Location | Date and Time |
Schuster Center | January 7, 2022 8:00 pm |
Schuster Center | January 8, 2022 8:00 pm |
JOHN KUROKAWA clarinet
NEAL GITTLEMAN conductor
DAYTON PHILHARMONIC ORCHESTRA
GRIFFES The Pleasure Dome of Kubla Khan
REENA ESMAIL Clarinet Concerto
MOZART Overture from The Abduction from the Seraglio
R. STRAUSS Suite from Der Rosenkavalier
Louis S. Cantor, Rose Sorokin Cantor, Samuel L. Cantor, and Lena Cantor Endowed Artist: John Kurokawa
This evening of East Meets West opens with Charles Tomlinson Griffes’s tone poem “The Pleasure Dome of Kubla Khan,” inspired by the unfinished poem by English romantic poet Samuel Taylor Coleridge. The work, which came to Griffes in a dream, evokes images taken from Coleridge’s poetic images of a “sunny dome” and “caves of ice.”
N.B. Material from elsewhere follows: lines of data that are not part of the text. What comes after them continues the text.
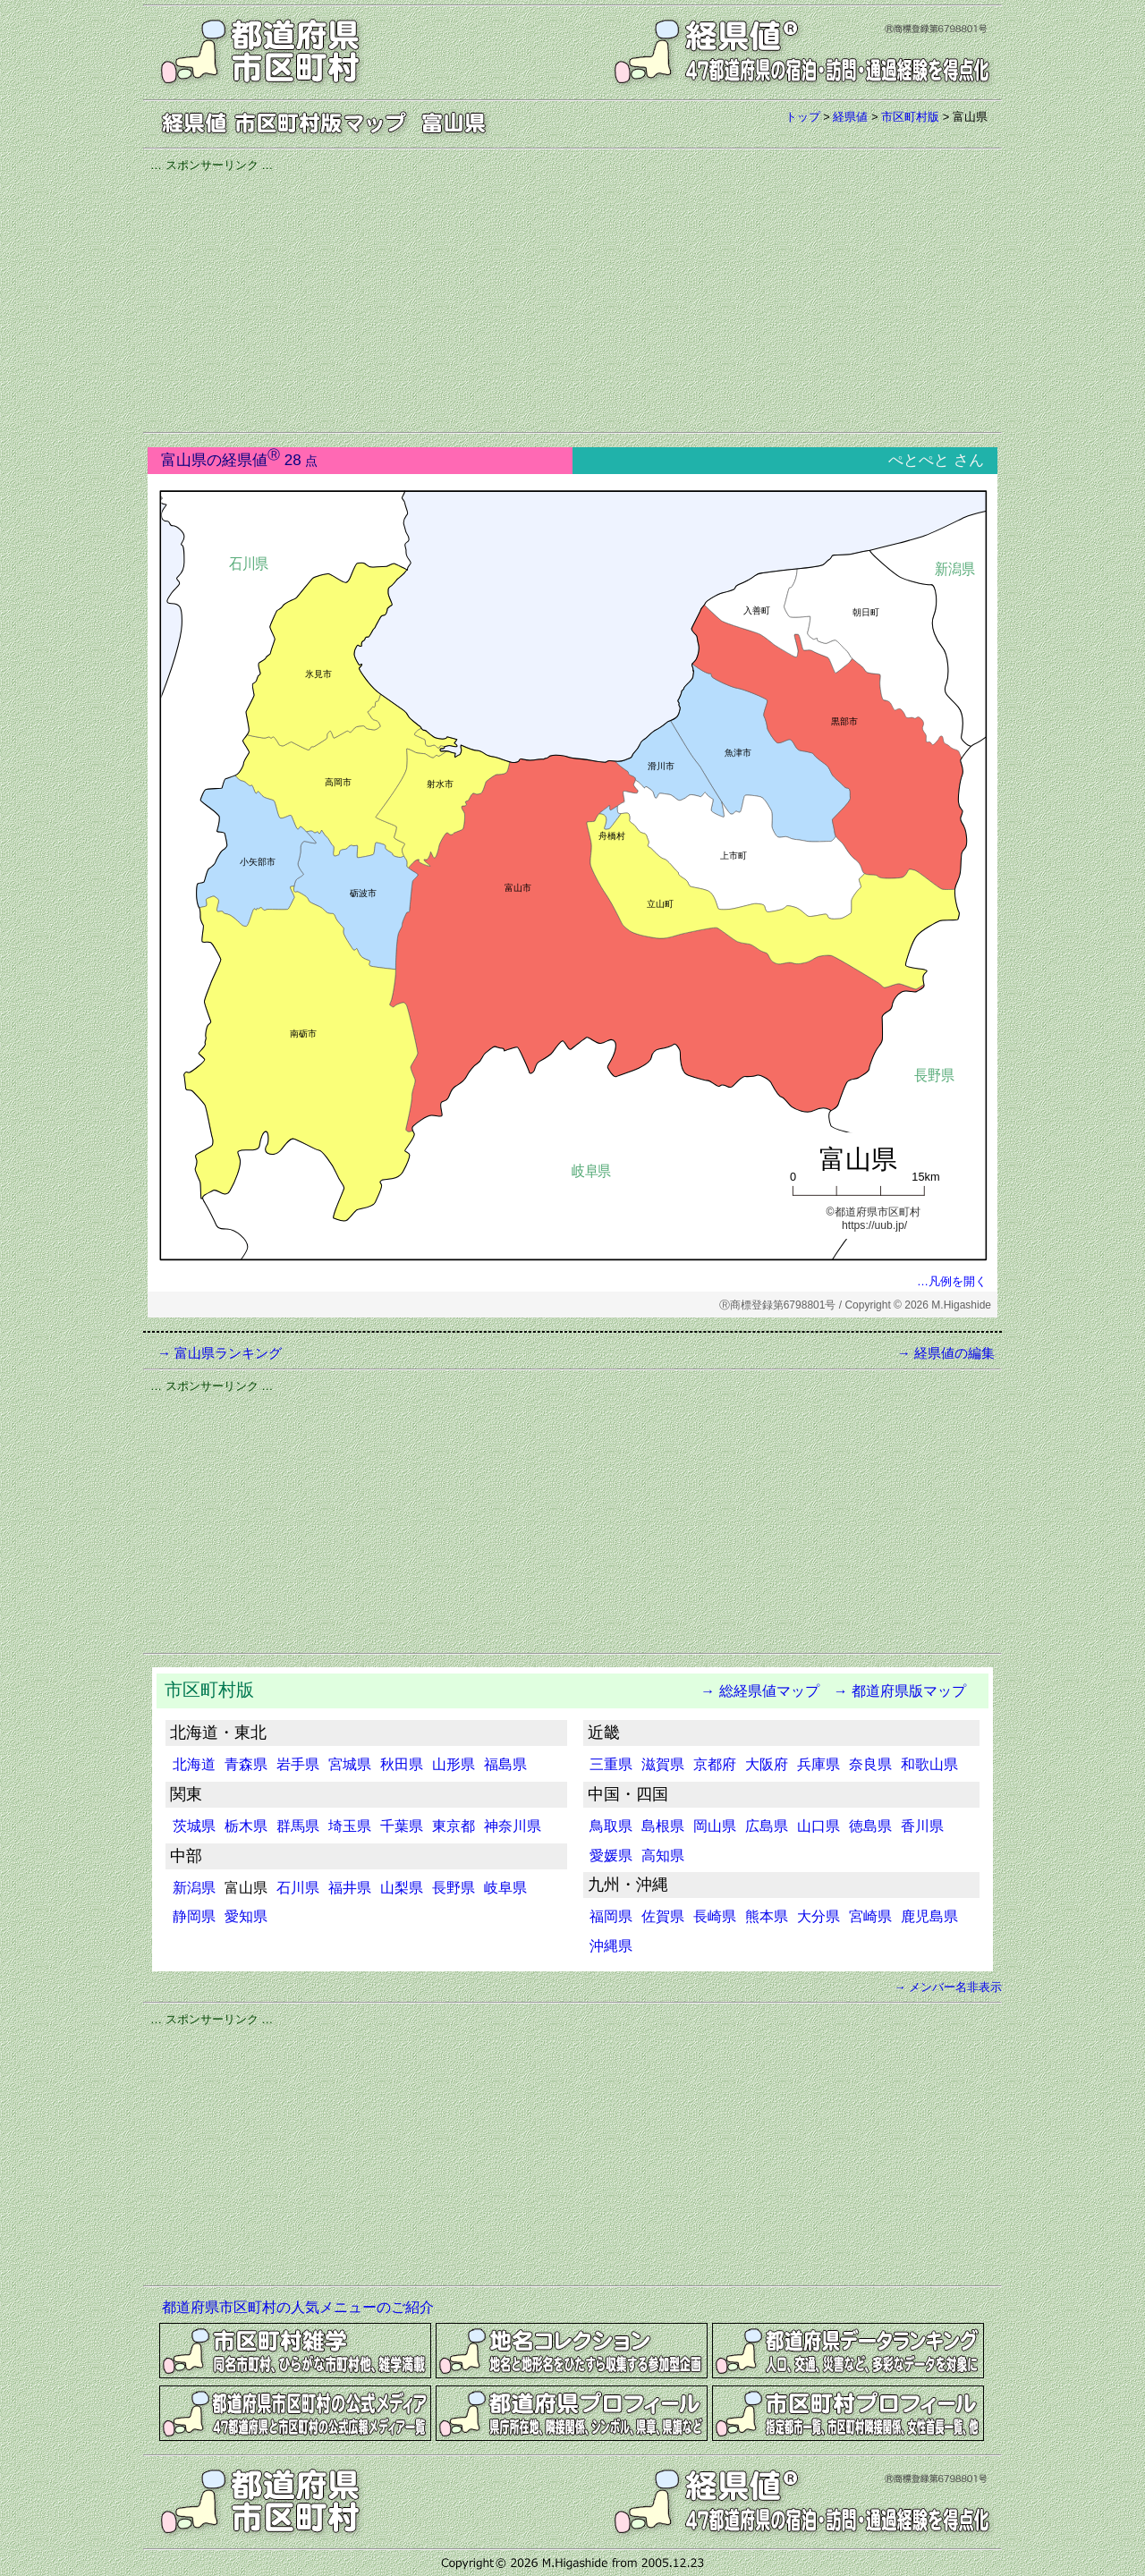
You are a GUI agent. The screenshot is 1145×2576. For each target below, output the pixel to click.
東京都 (453, 1826)
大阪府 (766, 1764)
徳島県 (870, 1826)
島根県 (662, 1826)
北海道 (194, 1764)
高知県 (662, 1855)
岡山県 (714, 1826)
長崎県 (714, 1916)
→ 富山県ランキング (219, 1352)
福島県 (505, 1764)
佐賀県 (662, 1916)
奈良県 (870, 1764)
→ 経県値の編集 (946, 1352)
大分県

While many composers of Western classical music have looked to exotic lands for inspiration, Reena Esmail’s Indian musical roots let her look West and East for her compositions. Esmail says of her Clarinet Concerto, “Hindustani music is an aural tradition: the nuance of a phrase is picked up through call and response, by hearing and repeating. In both movements of this concerto, the melodies that start in the clarinet eventually find their way into the orchestra. The aural transfer of these melodies to the western musicians is embedded in the piece itself, and the exchange of musical cultures is taking place in real time, before your ears.” Dayton Philharmonic Principal Clarinet John Kurokawa takes the spotlight for this haunting and exhilarating work.
For 150 years in the 16th and 17th centuries, Vienna was the nexus of East-West interactions due to the two Turkish sieges of the city, which, led (once the danger was over) to a Viennese fascination with all things Turkish. After his move from his birthplace of Salzburg to Vienna, Mozart pulled from this Turkish influence, using a Turkish harem as the setting for his first big-hit opera, The Abduction from the Seraglio. The opera’s overture features the jingling sounds of Turkish percussion instruments and evokes the noise the Turkish army bands made outside the city gates during the sieges.
Strauss’s beautiful Suite from Der Rosenkavalier crowns this enchanting Masterworks concert, with ravishing melodies and seductive waltzes that transport audiences to Vienna’s opulent golden age.